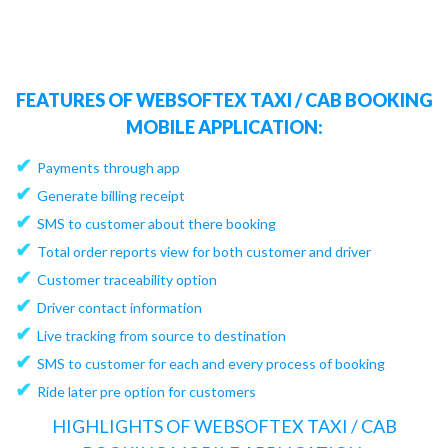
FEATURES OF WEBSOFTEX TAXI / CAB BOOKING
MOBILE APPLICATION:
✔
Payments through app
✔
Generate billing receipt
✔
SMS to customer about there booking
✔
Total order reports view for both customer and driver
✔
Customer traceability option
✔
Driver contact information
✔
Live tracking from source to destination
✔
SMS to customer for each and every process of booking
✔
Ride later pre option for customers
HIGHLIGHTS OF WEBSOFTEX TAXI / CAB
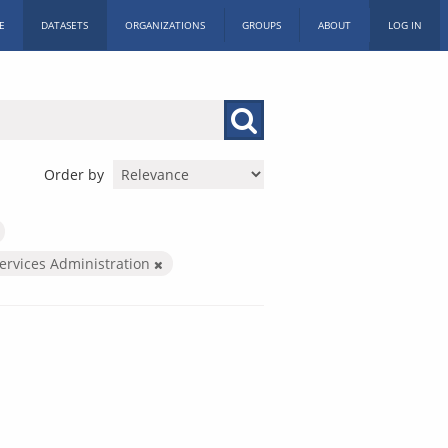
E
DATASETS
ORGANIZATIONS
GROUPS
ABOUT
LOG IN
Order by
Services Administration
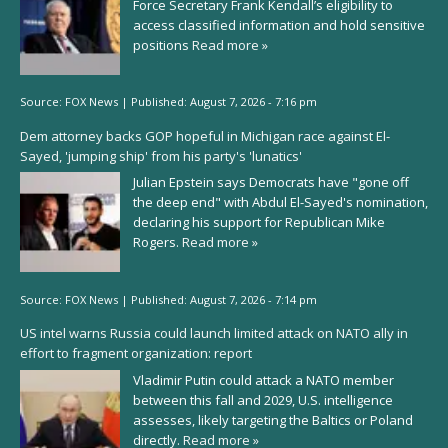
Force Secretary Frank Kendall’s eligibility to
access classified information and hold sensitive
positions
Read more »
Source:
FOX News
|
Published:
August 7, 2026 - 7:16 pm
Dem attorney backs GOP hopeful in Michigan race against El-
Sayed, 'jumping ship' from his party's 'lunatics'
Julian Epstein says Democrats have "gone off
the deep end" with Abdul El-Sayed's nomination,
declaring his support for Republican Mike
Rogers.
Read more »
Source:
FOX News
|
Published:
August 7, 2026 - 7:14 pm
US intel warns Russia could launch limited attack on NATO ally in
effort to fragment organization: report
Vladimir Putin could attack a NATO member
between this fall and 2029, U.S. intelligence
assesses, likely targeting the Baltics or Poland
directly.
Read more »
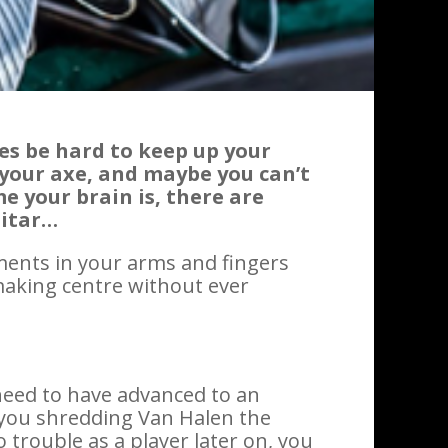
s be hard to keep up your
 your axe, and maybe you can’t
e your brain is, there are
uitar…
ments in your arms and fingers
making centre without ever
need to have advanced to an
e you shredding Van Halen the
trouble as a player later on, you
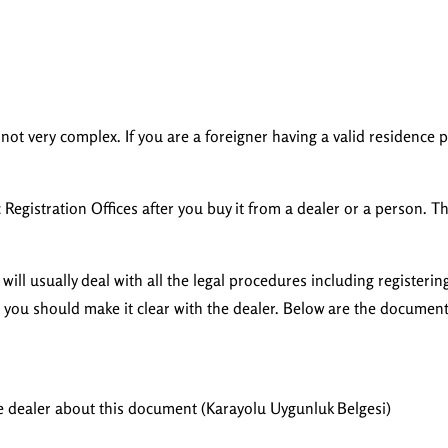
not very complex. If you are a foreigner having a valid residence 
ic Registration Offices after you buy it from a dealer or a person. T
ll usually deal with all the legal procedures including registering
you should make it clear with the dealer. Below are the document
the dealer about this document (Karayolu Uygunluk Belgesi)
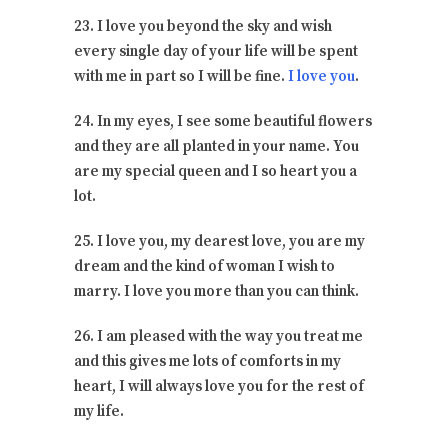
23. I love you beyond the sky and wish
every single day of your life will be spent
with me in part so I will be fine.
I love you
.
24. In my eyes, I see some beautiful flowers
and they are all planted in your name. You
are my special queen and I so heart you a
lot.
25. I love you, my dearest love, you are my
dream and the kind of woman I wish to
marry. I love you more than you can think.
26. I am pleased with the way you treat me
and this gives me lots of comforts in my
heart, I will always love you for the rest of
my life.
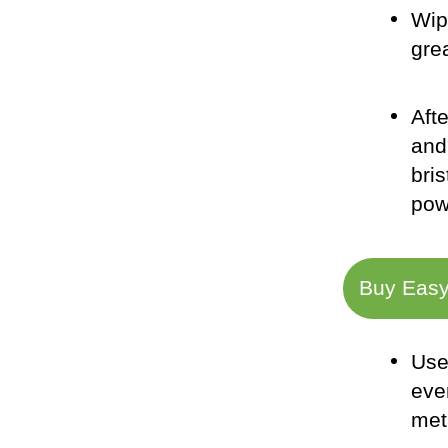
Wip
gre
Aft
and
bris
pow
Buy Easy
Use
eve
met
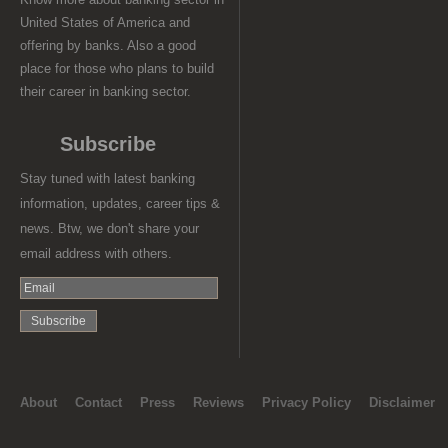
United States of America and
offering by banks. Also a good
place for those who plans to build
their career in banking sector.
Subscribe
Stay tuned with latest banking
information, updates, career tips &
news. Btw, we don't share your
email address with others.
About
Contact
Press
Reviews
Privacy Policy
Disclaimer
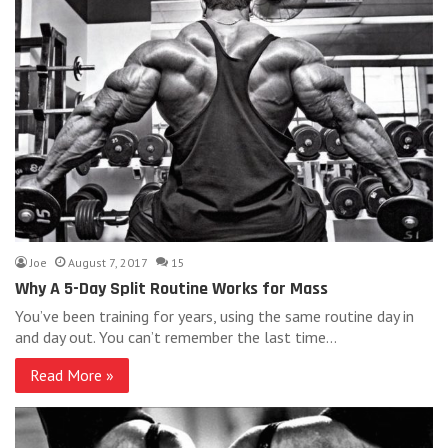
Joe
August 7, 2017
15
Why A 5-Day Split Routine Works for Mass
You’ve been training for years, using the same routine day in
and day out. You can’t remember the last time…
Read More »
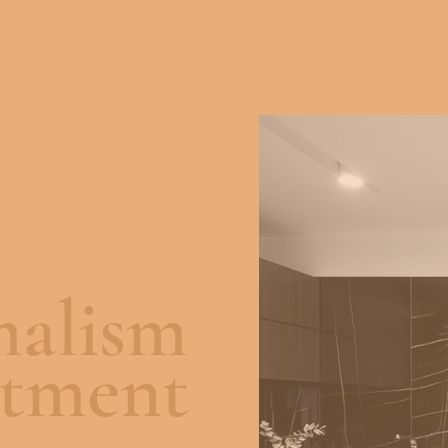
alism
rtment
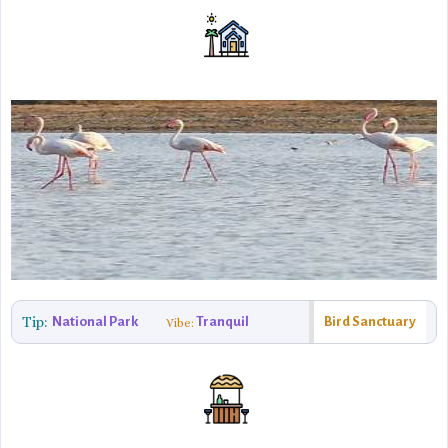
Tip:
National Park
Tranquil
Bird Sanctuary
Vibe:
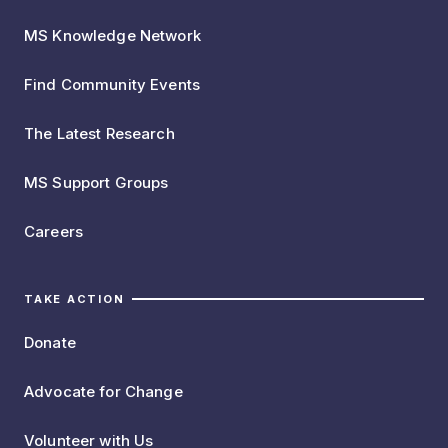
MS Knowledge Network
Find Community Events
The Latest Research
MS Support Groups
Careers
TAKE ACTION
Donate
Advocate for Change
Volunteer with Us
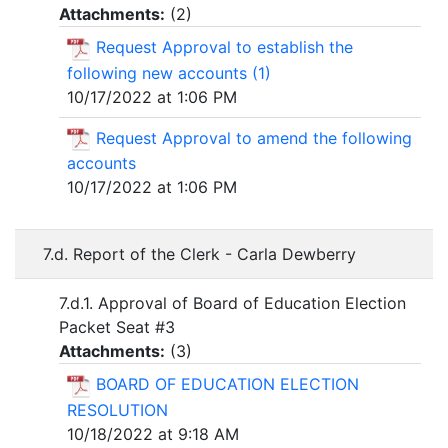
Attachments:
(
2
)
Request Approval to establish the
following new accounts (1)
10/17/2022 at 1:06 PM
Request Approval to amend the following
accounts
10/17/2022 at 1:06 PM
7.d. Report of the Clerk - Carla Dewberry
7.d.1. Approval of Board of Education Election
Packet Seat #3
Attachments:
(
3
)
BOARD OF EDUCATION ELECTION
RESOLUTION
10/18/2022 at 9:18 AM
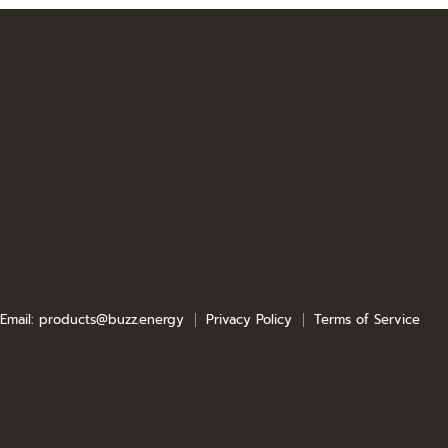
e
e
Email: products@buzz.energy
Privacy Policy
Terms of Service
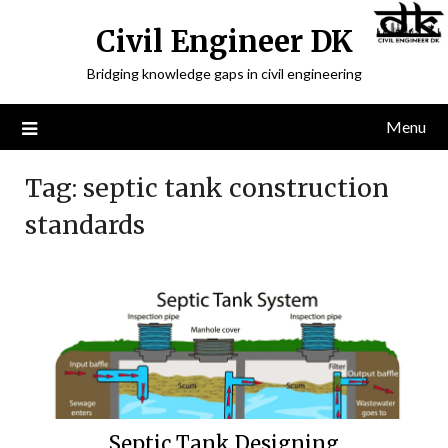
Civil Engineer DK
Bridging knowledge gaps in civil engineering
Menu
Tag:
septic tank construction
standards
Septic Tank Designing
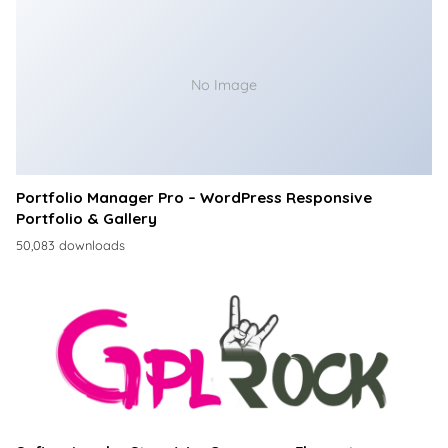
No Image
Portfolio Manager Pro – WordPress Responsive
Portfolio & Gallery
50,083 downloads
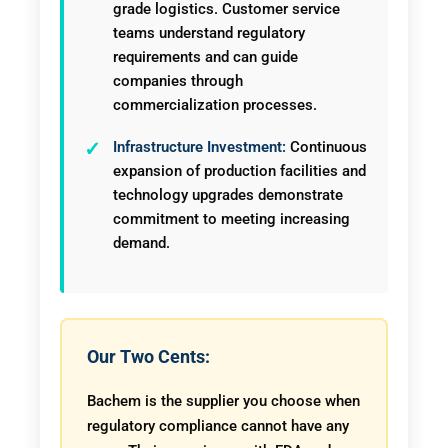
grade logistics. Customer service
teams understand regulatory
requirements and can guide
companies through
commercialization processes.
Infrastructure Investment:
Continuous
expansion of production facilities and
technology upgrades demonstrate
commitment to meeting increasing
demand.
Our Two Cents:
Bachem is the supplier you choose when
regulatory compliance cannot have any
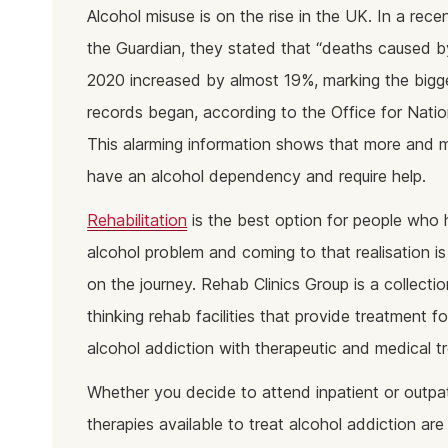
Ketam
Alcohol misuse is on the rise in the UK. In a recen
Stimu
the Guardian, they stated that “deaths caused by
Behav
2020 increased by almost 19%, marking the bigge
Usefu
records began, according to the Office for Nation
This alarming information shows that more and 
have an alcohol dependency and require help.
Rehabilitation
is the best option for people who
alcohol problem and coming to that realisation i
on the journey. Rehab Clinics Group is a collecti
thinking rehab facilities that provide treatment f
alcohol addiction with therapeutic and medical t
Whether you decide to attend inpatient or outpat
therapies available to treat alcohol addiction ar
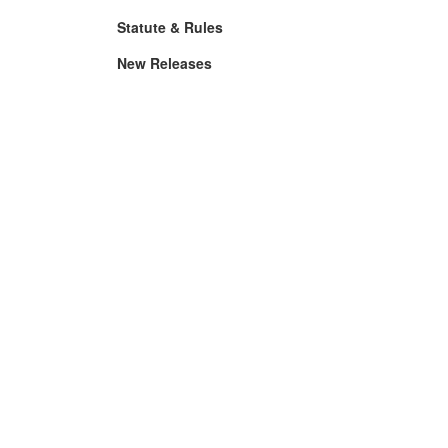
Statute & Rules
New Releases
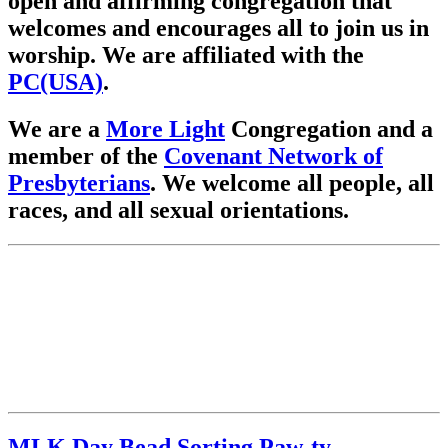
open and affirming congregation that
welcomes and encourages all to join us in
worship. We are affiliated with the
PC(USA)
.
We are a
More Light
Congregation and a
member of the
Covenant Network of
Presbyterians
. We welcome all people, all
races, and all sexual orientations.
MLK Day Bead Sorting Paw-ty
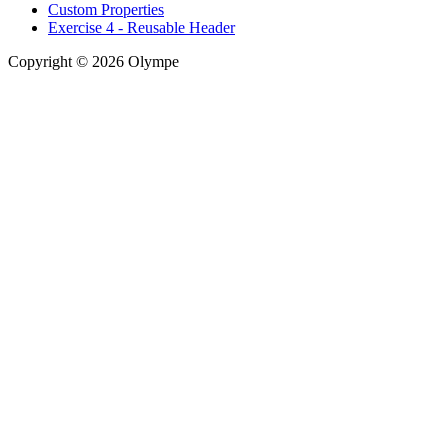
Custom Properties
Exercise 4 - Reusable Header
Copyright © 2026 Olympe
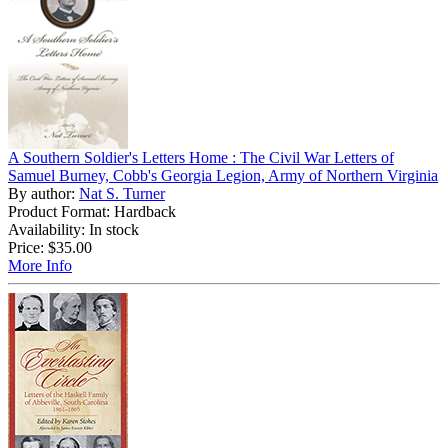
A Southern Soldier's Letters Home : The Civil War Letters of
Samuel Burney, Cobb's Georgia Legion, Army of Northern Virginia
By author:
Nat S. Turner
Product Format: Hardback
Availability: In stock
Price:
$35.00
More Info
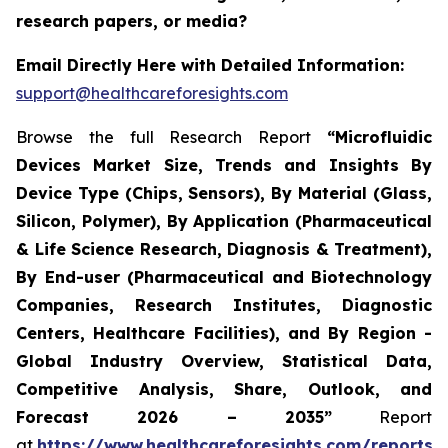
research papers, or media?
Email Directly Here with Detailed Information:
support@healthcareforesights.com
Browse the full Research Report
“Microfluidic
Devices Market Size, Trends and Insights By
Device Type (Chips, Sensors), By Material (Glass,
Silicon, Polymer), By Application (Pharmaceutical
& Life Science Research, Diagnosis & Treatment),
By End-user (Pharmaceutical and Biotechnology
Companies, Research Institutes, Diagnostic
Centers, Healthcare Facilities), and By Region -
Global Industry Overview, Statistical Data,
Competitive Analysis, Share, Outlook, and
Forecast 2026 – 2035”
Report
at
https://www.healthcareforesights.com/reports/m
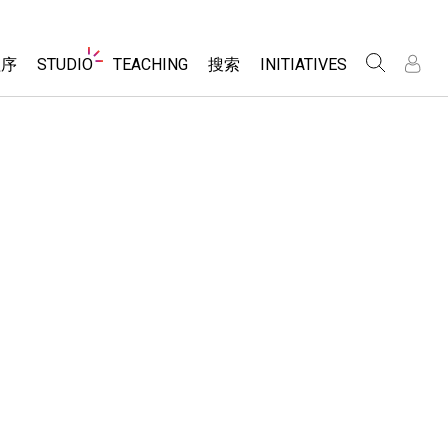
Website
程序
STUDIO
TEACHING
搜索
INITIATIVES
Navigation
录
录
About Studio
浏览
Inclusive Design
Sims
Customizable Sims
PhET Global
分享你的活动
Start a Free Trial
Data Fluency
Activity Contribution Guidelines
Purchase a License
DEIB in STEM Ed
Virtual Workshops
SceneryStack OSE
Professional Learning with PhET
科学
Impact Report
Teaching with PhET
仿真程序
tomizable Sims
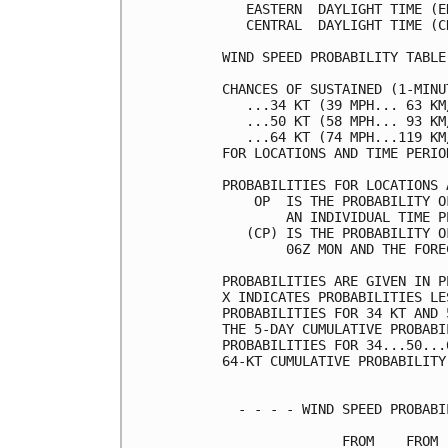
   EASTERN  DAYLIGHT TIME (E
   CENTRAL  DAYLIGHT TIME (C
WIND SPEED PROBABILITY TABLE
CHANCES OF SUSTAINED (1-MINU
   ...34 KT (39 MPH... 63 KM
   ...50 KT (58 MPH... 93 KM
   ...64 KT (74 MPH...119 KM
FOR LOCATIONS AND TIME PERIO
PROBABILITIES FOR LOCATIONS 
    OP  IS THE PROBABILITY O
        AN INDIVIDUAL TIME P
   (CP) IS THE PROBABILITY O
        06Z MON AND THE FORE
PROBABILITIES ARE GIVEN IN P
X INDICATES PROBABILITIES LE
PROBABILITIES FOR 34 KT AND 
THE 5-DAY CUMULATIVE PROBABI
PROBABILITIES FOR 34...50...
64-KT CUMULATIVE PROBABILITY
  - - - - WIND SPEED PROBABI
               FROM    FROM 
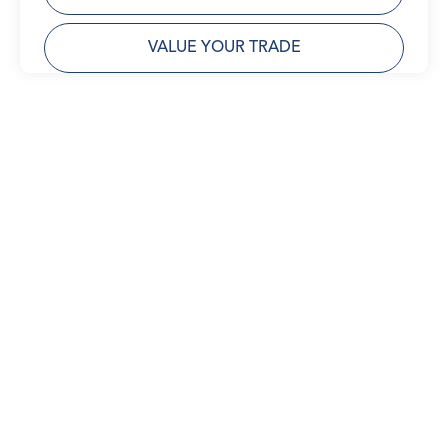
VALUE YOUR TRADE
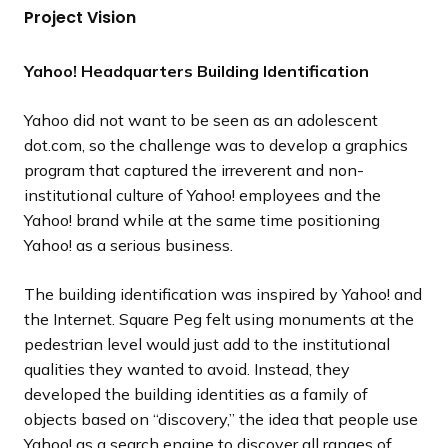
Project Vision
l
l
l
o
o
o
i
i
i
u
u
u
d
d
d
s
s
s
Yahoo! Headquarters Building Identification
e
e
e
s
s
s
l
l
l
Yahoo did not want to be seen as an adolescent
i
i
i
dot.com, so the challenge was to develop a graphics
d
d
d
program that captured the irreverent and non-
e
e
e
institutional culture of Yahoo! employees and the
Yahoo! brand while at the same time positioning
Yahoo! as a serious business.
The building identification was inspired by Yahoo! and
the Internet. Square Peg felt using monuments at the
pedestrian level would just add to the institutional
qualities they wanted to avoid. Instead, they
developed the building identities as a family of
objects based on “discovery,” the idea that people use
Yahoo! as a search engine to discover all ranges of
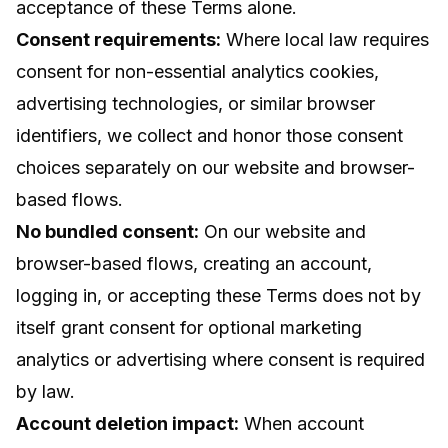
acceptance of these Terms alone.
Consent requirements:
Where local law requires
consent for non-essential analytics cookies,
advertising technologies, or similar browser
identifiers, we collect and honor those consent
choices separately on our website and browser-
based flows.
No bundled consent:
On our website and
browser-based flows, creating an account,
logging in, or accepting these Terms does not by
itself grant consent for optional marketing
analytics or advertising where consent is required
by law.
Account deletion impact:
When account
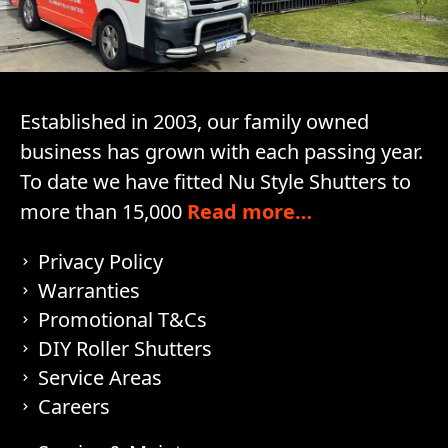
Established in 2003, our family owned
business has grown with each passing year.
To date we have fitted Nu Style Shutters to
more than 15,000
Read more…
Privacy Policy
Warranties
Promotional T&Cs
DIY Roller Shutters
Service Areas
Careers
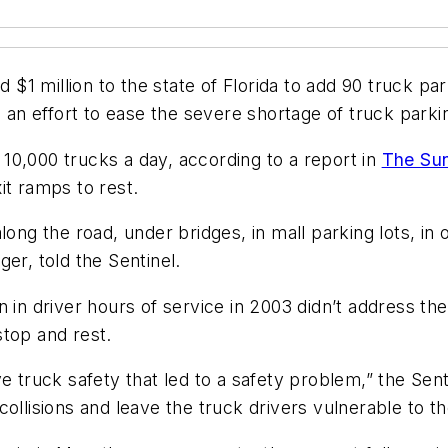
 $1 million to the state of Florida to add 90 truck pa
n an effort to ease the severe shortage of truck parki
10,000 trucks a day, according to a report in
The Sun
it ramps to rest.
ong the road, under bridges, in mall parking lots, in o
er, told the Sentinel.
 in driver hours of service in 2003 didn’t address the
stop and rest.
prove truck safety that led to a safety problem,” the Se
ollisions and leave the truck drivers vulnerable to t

§ **WHAT TO WORK ON**: Stop after the line containing "Ride later pre option for customers": copy the records exactly from the first line up to there, leaving pictures out.

§ **SOLUTION BELOW**:
FEATURES OF WEBSOFTEX TAXI / CAB BOOKING
MOBILE APPLICATION:
✔
Payments through app
✔
Generate billing receipt
✔
SMS to customer about there booking
✔
Total order reports view for both customer and driver
✔
Customer traceability option
✔
Driver contact information
✔
Live tracking from source to destination
✔
SMS to customer for each and every process of booking
✔
Ride later pre option for customers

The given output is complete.